En este tema puedes ver algunas sugerencias para un diseño de una fuente que debe funcionar sin supervision

https://www.forosdeelectronica.com/f21/fuente-alimentacion-12-0-12-2a-dure-mas-5-anos-18741/


----------



## Eduardo (Mar 24, 2009)

lei77o dijo:
			
		

> ¿Que tan seguro es armar un circuito con un 7805?
> Mi idea es hacer un simple trabajo, pero estaria funcionando muy lejos de mi supervision. ¿Que pasa si da la casualidad de q se quema? ¿Puede ser peligroso?
> 
> Yo recuerdo que la vez que se me quemo, yo lo agarre relativamente a tiempo, y apenas quemo un poquito el protoboard....
> Pero no se que ocurriria si nadie esta al tanto como para cortar la alimentacion..


Si se te quemo antes, vaya uno a saber que moco te mandaste o que situacion particular tuviste con la entrada o salida (picos de tension?, inversion de la polaridad?... la lista es interminable).  
Ahora queres saber si es confiable cuando en ningun momento se te cruzo por la cabeza describir el circuito ni el tipo de carga, ni de cuando se te quemo ni ahora.
En resumen, el peligro no es el 7805 sino vos.


----------



## Dr.

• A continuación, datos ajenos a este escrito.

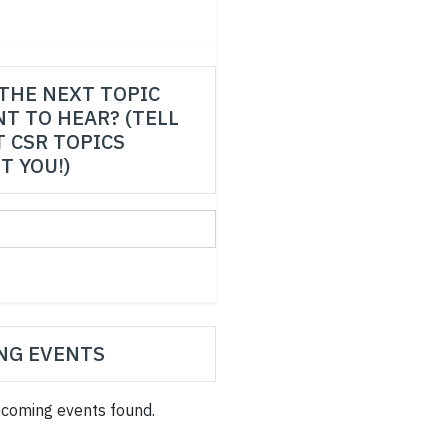
THE NEXT TOPIC
T TO HEAR? (TELL
 CSR TOPICS
T YOU!)
NG EVENTS
coming events found.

Zoidberg (Mar 24, 2009)

lei77o dijo:
			
		

> ¿Que tan seguro es armar un circuito con un 7805?
> Mi idea es hacer un simple trabajo, pero estaria funcionando muy lejos de mi supervision. ¿Que pasa si da la casualidad de q se quema? ¿Puede ser peligroso?



Mirá, deben haber unas...cuatro millones de formas de asegurar que no le pase nada al circuito si falla el regulador de alimentación, pero si no muestras CUAL ES EL CIRCUITO QUE ESTAS HACIENDO, no sigas preguntando por que acá NADIE ES ADIVINO NI TIENE LA BOLA DE CRISTAL.

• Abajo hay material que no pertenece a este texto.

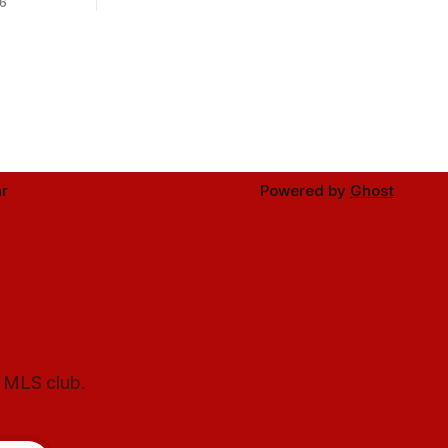
6
r
Powered by
Ghost
l MLS club.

Y si es para un trabajo, antes de preocuparte por cosas tan sofisticadas deberías evaluar cuanto cuesta lo que querés proteger y cuales son los efectos que acarrea si falla. Por que te imaginarás que invertir un par de miles de horas hombre mas otros cientos de miles de dólares para cuidar la alimentación del reloj despertador de Doña Rosa, que  si no suena a las 7:30 hs la señora se pierde la novela por la radio...no es la mejor inversión que puedes hacer.

Saludos!


----------



## Cacho (Mar 25, 2009)

ezavalla dijo:
			
		

> ...te imaginarás que invertir un par de miles de horas hombre mas otros cientos de miles de dólares para cuidar la alimentación del reloj despertador de Doña Rosa, que  si no suena a las 7:30 hs la señora se pierde la novela por la radio...no es la mejor inversión que puedes hacer.

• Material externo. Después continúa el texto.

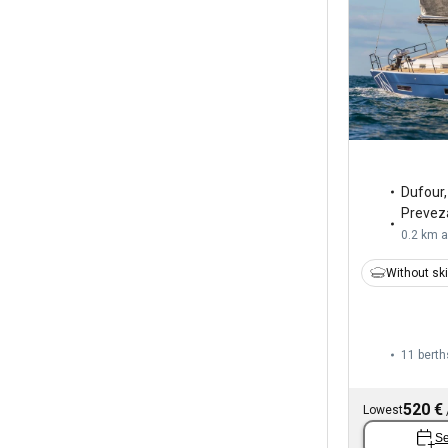
Dufour
Prevez
0.2 km 
Without sk
11 berth
520 €
Lowest
Se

Es que es una radionovela muy buena. ¡Y no la repiten!

Fuera de broma, se ve con muchísima frecuencia ese tipo de planteos de sistemas sofisticadísimos para proteger la lamparita del farol de la puerta... En eso tenés mucha razón.
¿Qué circuito estás armando Lei77o?

Saludos


----------



## lei77o (Mar 25, 2009)

Bueno, nuevamente agradezco a todos por responder.

Aca les paso mi circuito. Seguramente hay muchas cosas que estan mal, no se rian, soy amateur =P.
Asi que espero que si ven alguna cosa que este mal, me lo comenten.






De paso les dejo otra pregunta:
De poner un fusible. Lo pongo antes del regulador, no ?


Muchas gracias


----------



## Cacho (Mar 25, 2009)

Ahora sí...

A la salida del 7805 hay tres pulsadores y un PIC conectados. No sé qué harán los pulsadores, pero si no hay grandes consumos no debería haber problemas. 
Lo más probable es que si el regulador falla quede abierto y se acabó la alimentación, con lo que el PIC se apaga y listo. 

Lo del fusible que comentás está bien: Va a la entrada del 7805, aunque el regulador tiene protección contra cortos, así que no se me hace muy necesario.

Respecto del diseño... ¿Qué se conecta a los varios SV(X) y qué abren/cierran los pulsadores e interruptores? ¿Qué tiene que hacer el circuito?

Saludos


----------



## lei77o (Mar 25, 2009)

los pulsadores son pulsadores comunes y corrientes.

y los cada par de SV se le va a aplicar a unos leds.


----------



## Cacho (Mar 25, 2009)

Hola Lei77o:

Realmente no entendí mucho de lo que va conectado al circuito.
Supongo que andará... O no... O ninguna de las dos.

El 7805 va a caminar bien mientras tenga hasta 1A de corriente más o menos.

Saludos


----------



## Daoíz (Mar 26, 2009)

Sobre el tema de querarse los regualdores, yo les uso mucho tanto el 7805 como el 7809 y una vez pego un petardazo un 7809 porque creo que tocó un cable pelado que tenia tensión (muy baja, unos 10 voltios) en la zona negra del regulador.

Llego a saltar un cacho de regulador (la cascarilla negra) por los aires y el regulador estaba apagado.

Saludos


----------



## Chico3001 (Mar 26, 2009)

Tambien puede resultar que tu 7805 sea "pirata" ese tema se ha estado viendo mucho ultimamente.... 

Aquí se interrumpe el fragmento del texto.